» ACTION ITEM
Although the records contain pictures, only their text should be set down, exactly as written.

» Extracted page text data
++++++
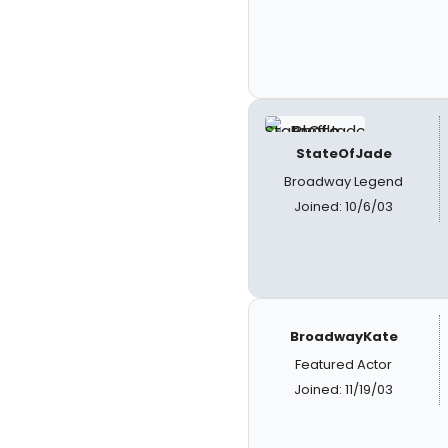
StateOfJade
Broadway Legend
Joined: 10/6/03
BroadwayKate
Featured Actor
Joined: 11/19/03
++++++
» ANSWER BOX
StateOfJade
Broadway Legend
Joined: 10/6/03
BroadwayKate
Featured Actor
Joined: 11/19/03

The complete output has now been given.